Privatization by Stealth:
Canadian Health Care in Crisis

— Milton Fisk

THE RECENT GROWTH of obstacles to getting health care here in the United States has led to a renewed interest in Canada’s system of universal access, called Medicare. Premium inflation has accelerated after stabilizing in the mid-1990s.

Employers, who had trusted Health Maintenance Organizations (HMOs) to limit their expenses for employee health care, are either limiting employee coverage or simply not contributing to it. The steady rise in the number of uninsured in this country is a reminder that a robust economy doesn’t mean generalized affluence.

It is ironic though that, just when interest in the United States is rising, the Canadian system itself has become more vulnerable. Emergency room overcrowding has reached crisis proportions in Ontario and Quebec; hospital closings have devastated rural communities in Saskatchewan and Alberta; the provinces are begging for federal health care cuts to be restored to prevent a collapse of the system.

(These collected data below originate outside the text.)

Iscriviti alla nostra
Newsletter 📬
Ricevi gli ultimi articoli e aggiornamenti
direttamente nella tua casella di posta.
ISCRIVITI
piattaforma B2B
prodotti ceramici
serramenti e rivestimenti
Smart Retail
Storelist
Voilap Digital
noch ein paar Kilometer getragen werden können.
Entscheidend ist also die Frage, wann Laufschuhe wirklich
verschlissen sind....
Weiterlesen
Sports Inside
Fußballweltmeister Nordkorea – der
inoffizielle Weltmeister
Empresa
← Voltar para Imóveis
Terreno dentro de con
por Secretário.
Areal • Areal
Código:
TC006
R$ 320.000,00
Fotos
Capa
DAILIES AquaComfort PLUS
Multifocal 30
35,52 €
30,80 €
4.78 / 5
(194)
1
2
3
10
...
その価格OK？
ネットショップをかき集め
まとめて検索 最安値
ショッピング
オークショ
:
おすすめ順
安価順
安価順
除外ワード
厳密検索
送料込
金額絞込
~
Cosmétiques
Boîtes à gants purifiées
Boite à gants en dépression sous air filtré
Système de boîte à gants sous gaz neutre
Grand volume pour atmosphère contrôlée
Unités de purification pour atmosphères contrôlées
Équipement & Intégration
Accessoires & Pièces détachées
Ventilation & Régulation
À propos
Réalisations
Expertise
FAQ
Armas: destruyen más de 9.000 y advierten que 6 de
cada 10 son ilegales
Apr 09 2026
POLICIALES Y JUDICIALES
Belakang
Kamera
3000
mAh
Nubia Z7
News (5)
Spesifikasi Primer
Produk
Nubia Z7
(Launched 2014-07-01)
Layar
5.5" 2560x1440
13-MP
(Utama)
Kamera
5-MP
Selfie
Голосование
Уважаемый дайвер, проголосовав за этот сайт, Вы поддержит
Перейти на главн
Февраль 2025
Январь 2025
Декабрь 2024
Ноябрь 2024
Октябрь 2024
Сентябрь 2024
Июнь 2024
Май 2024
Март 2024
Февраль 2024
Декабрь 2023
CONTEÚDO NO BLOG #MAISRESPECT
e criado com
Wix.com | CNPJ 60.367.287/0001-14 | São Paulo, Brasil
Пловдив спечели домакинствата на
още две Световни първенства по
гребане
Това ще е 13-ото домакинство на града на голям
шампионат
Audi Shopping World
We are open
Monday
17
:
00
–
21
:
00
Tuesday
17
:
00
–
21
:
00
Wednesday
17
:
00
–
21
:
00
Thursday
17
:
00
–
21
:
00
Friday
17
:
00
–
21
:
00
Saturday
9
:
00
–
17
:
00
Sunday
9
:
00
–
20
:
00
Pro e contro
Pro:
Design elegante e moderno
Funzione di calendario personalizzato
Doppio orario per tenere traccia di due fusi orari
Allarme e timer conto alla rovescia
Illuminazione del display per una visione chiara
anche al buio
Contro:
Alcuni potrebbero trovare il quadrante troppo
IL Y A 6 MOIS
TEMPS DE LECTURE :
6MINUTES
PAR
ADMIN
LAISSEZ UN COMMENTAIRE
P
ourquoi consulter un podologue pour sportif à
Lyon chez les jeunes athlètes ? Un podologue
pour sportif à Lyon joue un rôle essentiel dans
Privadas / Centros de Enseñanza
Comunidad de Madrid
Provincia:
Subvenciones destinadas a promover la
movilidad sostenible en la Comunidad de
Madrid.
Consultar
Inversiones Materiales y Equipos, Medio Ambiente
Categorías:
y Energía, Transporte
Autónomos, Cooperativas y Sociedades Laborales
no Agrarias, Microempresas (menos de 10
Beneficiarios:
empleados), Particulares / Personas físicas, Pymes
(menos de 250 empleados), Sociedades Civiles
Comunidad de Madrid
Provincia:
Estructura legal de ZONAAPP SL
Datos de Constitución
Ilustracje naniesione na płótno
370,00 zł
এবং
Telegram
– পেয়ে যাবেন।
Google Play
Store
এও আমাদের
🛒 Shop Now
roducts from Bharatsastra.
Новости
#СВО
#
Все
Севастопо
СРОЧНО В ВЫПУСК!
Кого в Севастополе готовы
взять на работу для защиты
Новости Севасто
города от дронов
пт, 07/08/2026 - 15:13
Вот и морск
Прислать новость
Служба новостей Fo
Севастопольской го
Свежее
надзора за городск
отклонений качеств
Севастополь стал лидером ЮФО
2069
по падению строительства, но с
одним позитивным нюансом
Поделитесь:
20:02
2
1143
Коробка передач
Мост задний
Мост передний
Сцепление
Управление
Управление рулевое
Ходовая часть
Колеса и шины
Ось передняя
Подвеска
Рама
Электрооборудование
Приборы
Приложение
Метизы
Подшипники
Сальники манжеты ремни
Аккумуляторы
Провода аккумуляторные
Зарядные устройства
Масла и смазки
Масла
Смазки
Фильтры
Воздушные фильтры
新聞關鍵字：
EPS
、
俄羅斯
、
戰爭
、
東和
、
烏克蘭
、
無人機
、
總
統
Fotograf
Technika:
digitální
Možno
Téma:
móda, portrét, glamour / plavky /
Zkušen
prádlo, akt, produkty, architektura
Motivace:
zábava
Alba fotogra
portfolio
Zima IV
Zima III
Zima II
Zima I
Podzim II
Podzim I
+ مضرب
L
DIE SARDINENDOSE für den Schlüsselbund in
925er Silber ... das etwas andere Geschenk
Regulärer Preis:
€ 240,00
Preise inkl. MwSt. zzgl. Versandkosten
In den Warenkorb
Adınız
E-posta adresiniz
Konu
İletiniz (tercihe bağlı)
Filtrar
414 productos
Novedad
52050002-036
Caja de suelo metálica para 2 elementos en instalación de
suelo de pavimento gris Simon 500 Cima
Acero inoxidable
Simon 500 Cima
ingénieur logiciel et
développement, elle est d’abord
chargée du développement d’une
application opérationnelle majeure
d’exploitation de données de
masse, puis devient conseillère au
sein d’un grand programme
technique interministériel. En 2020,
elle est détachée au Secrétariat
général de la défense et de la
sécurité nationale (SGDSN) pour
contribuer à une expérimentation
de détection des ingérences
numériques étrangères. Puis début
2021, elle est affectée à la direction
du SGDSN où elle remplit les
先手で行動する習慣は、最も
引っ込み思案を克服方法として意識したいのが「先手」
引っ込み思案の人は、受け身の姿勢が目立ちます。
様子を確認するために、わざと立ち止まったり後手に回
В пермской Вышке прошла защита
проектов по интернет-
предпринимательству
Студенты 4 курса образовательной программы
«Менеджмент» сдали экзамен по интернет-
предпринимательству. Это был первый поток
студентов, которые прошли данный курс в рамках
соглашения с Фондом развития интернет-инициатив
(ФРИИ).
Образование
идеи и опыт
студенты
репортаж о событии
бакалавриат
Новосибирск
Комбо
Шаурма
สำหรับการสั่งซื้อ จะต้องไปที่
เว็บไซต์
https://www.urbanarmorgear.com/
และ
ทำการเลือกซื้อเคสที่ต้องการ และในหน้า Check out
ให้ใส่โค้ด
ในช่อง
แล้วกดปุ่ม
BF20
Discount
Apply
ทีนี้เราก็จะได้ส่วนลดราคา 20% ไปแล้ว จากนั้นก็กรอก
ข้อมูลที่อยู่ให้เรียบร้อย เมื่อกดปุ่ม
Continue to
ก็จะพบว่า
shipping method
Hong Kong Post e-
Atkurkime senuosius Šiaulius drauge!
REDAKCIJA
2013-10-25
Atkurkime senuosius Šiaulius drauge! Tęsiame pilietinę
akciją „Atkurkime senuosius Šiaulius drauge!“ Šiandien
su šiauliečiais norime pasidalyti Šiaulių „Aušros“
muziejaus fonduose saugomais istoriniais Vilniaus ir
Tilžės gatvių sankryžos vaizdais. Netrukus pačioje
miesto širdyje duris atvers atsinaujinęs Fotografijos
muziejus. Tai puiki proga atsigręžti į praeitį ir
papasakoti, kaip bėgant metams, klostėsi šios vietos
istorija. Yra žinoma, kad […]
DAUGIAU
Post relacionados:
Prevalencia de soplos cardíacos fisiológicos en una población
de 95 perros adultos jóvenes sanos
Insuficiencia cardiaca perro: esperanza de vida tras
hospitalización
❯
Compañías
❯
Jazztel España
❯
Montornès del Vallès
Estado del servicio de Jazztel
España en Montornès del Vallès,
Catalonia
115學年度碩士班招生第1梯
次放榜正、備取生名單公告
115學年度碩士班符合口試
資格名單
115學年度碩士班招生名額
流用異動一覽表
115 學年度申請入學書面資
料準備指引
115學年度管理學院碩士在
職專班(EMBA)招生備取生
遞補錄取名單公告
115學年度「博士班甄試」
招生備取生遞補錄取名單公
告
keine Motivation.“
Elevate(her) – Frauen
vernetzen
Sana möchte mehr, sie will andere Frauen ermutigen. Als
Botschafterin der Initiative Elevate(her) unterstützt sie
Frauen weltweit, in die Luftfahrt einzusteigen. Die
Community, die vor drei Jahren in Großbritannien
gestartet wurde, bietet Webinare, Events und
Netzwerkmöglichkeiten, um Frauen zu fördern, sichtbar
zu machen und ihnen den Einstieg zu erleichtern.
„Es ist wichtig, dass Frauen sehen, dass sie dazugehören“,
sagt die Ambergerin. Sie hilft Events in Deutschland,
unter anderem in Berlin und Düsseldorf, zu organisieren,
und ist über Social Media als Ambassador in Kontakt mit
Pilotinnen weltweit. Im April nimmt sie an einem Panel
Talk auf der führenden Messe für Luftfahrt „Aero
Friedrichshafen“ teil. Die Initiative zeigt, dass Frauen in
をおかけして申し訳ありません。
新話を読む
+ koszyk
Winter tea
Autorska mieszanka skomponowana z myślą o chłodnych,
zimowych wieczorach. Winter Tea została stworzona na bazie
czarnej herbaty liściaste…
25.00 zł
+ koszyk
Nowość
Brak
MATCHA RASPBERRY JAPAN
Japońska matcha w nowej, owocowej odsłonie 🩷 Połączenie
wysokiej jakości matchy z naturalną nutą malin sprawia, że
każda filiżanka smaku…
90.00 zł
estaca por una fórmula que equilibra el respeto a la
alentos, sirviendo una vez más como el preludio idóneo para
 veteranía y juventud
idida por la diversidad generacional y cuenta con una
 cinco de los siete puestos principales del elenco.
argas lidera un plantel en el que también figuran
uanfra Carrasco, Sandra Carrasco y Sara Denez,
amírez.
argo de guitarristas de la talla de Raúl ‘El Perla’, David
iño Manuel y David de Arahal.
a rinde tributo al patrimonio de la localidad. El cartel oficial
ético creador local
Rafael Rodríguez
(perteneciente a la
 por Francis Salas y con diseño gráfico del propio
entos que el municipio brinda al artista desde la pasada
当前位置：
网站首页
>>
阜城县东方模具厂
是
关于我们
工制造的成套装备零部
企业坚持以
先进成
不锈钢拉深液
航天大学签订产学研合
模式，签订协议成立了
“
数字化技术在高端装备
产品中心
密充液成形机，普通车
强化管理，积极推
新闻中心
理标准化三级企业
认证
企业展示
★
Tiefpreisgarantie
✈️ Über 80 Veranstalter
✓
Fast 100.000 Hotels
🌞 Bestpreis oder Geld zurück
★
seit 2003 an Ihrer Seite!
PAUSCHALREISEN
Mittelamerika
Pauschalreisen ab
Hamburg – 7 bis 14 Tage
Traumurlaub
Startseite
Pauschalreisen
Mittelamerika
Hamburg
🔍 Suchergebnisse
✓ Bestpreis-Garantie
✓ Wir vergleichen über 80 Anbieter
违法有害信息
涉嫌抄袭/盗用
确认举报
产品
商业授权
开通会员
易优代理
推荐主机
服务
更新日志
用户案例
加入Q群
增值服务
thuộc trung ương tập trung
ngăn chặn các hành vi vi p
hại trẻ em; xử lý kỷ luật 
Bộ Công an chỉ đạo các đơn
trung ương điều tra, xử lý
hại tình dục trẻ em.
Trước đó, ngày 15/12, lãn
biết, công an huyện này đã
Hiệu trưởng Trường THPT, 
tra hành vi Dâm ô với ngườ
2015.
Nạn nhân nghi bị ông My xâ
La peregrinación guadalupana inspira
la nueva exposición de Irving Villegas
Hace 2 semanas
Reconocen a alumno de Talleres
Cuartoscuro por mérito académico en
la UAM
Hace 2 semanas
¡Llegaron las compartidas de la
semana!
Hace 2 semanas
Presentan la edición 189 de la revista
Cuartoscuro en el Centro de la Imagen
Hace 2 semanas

For the past fifteen years, Canada has been ruled by neoliberal governments that have cut back the overall social security system, and Medicare with it. Still, in Canada, Medicare gets approval from 80% or more, and 60% reject the idea of replacing it with a two-tier system in which the government insures those who can’t afford private insurance.

Politicians are then unwilling to attack Medicare directly; they prefer stealth rather than confrontation. But the cumulative effect of stealth attacks has been to reduce the system’s ability to provide services, which has led to a rash of for-profit health care companies operating outside Medicare along with the private insurers needed to pay for their services.

How could a popular program like Canada’s Medicare be put in such danger? Both domestic and international capital have had a hand in it. In the stealth attack, Canadian capital strengthened its hand through international agreements. This was not done so much by explicit provisions for cuts or privatization as by spreading the competitive and privatizing spirit that shaped negotiations leading to the agreements signed by Conservative and Liberal governments alike — the 1989 Canada-U.S. Free Trade Agreement (FTA), the 1994 North American Free Trade Agreement (NAFTA), and the 1994 World Trade Organization (WTO) agreement.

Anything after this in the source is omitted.